To do. Among the lines of the records, find all that carry the word "experiencia" and copy them.

===== Data =====

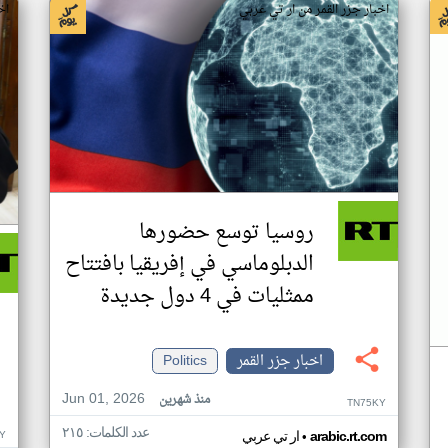
اخبار جزر القمر من ار تي عربي
اخ
روسيا توسع حضورها
الدبلوماسي في إفريقيا بافتتاح
ممثليات في 4 دول جديدة
اخبار جزر القمر
Politics
Jun 01, 2026
منذ شهرين
TN75KY
عدد الكلمات: ٢١٥
•
Y
arabic.rt.com
ار تي عربي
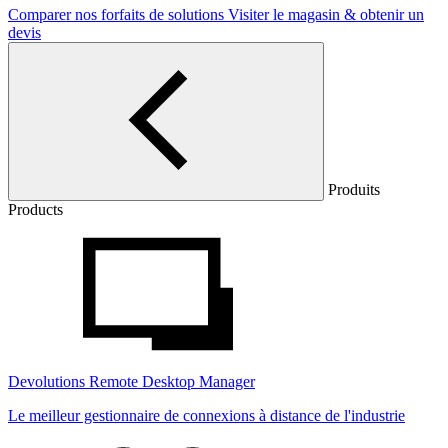
Comparer nos forfaits de solutions
Visiter le magasin & obtenir un
devis
Produits
Products
Devolutions Remote Desktop Manager
Le meilleur gestionnaire de connexions à distance de l'industrie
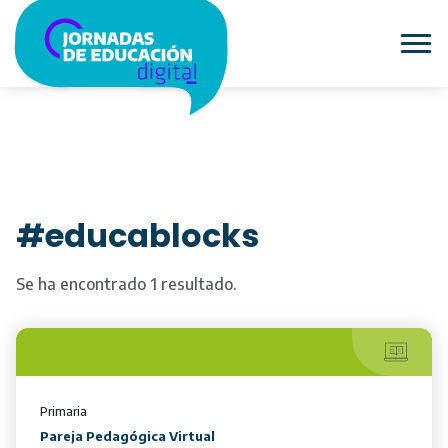
#educablocks
Se ha encontrado 1 resultado.
Primaria
Pareja Pedagógica Virtual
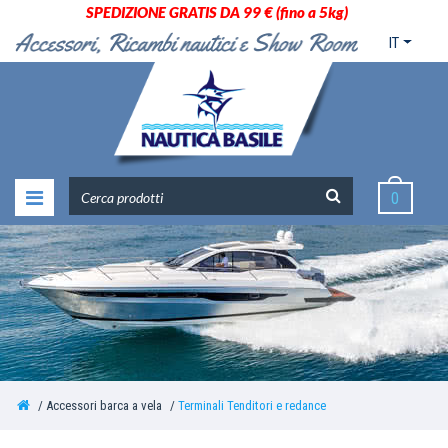
SPEDIZIONE GRATIS DA 99 € (fino a 5kg)
IT
0
Accessori barca a vela
Terminali Tenditori e redance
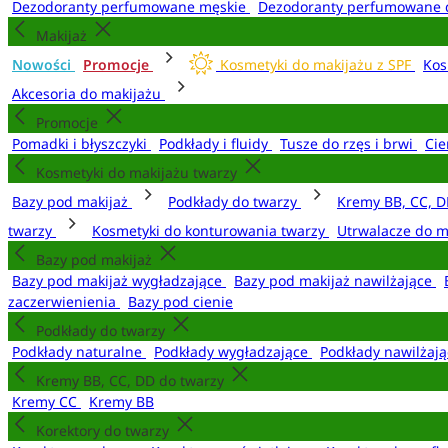
Dezodoranty perfumowane męskie
Dezodoranty perfumowane 
Makijaż
Nowości
Promocje
Kosmetyki do makijażu z SPF
Kos
Akcesoria do makijażu
Promocje
Pomadki i błyszczyki
Podkłady i fluidy
Tusze do rzęs i brwi
Cie
Kosmetyki do makijażu twarzy
Bazy pod makijaż
Podkłady do twarzy
Kremy BB, CC, D
twarzy
Kosmetyki do konturowania twarzy
Utrwalacze do m
Bazy pod makijaż
Bazy pod makijaż wygładzające
Bazy pod makijaż nawilżające
zaczerwienienia
Bazy pod cienie
Podkłady do twarzy
Podkłady naturalne
Podkłady wygładzające
Podkłady nawilżaj
Kremy BB, CC, DD do twarzy
Kremy CC
Kremy BB
Korektory do twarzy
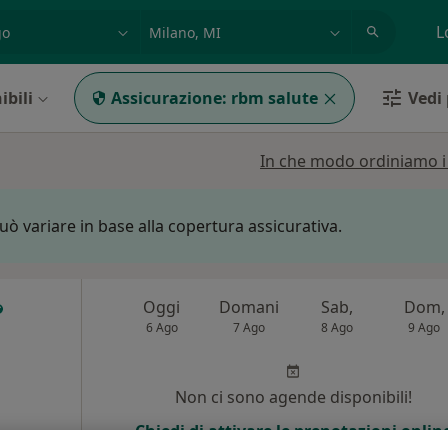
azione, medico, struttura
es: Roma
L
ibili
Assicurazione:
rbm salute
Vedi 
In che modo ordiniamo i r
può variare in base alla copertura assicurativa.
Oggi
Domani
Sab,
Dom,
6 Ago
7 Ago
8 Ago
9 Ago
Non ci sono agende disponibili!
Chiedi di attivare le prenotazioni onlin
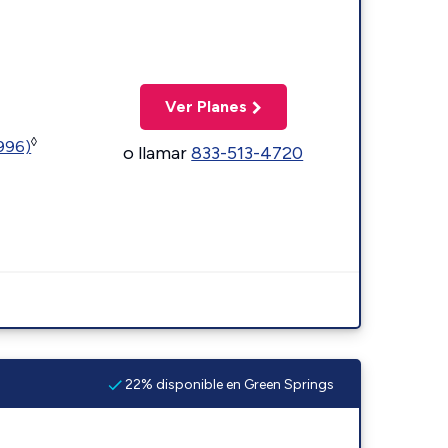
Ver Planes
◊
5996)
o llamar
833-513-4720
22% disponible en Green Springs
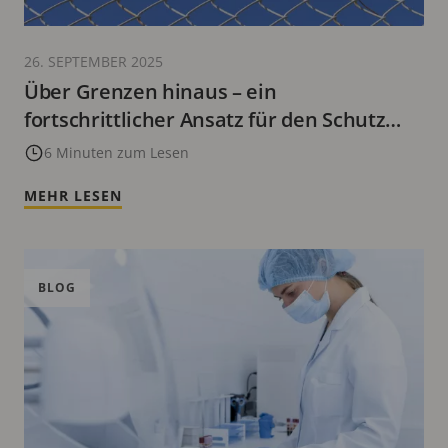
26. SEPTEMBER 2025
Über Grenzen hinaus – ein
fortschrittlicher Ansatz für den Schutz
von Außengrenzen
6 Minuten zum Lesen
MEHR LESEN
BLOG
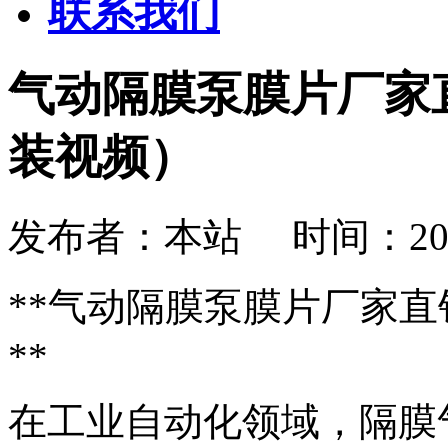
联系我们
气动隔膜泵膜片厂家
装视频）
发布者：本站 时间：2026-08
**气动隔膜泵膜片厂家
**
在工业自动化领域，隔膜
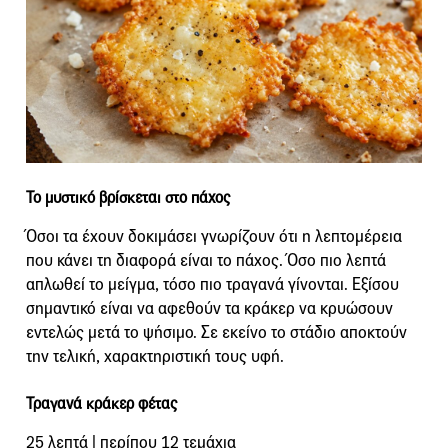
Το μυστικό βρίσκεται στο πάχος
Όσοι τα έχουν δοκιμάσει γνωρίζουν ότι η λεπτομέρεια
που κάνει τη διαφορά είναι το πάχος. Όσο πιο λεπτά
απλωθεί το μείγμα, τόσο πιο τραγανά γίνονται. Εξίσου
σημαντικό είναι να αφεθούν τα κράκερ να κρυώσουν
εντελώς μετά το ψήσιμο. Σε εκείνο το στάδιο αποκτούν
την τελική, χαρακτηριστική τους υφή.
Τραγανά κράκερ φέτας
25 λεπτά | περίπου 12 τεμάχια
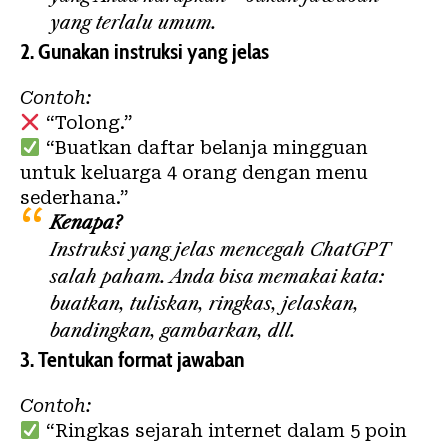
yang terlalu umum.
2.
Gunakan instruksi yang jelas
Contoh:
“Tolong.”
“Buatkan daftar belanja mingguan
untuk keluarga 4 orang dengan menu
sederhana.”
Kenapa?
Instruksi yang jelas mencegah ChatGPT
salah paham. Anda bisa memakai kata:
buatkan, tuliskan, ringkas, jelaskan,
bandingkan, gambarkan, dll.
3.
Tentukan format jawaban
Contoh:
“Ringkas sejarah internet dalam 5 poin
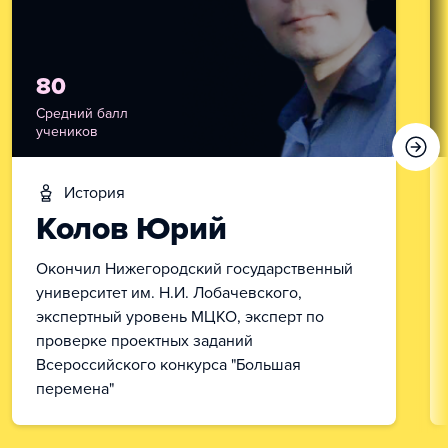
80
Средний балл
учеников
история
Колов Юрий
Окончил Нижегородский государственный
университет им. Н.И. Лобачевского,
экспертный уровень МЦКО, эксперт по
проверке проектных заданий
Всероссийского конкурса "Большая
перемена"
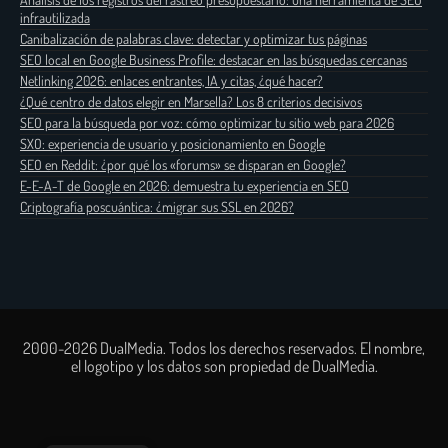
infrautilizada
Canibalización de palabras clave: detectar y optimizar tus páginas
SEO local en Google Business Profile: destacar en las búsquedas cercanas
Netlinking 2026: enlaces entrantes, IA y citas, ¿qué hacer?
¿Qué centro de datos elegir en Marsella? Los 8 criterios decisivos
SEO para la búsqueda por voz: cómo optimizar tu sitio web para 2026
SXO: experiencia de usuario y posicionamiento en Google
SEO en Reddit: ¿por qué los «forums» se disparan en Google?
E-E-A-T de Google en 2026: demuestra tu experiencia en SEO
Criptografía poscuántica: ¿migrar sus SSL en 2026?
2000-2026 DualMedia. Todos los derechos reservados. El nombre,
el logotipo y los datos son propiedad de DualMedia.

=====

Solution to this task.
SXO: experiencia de usuario y posicionamiento en Google
E-E-A-T de Google en 2026: demuestra tu experiencia en SEO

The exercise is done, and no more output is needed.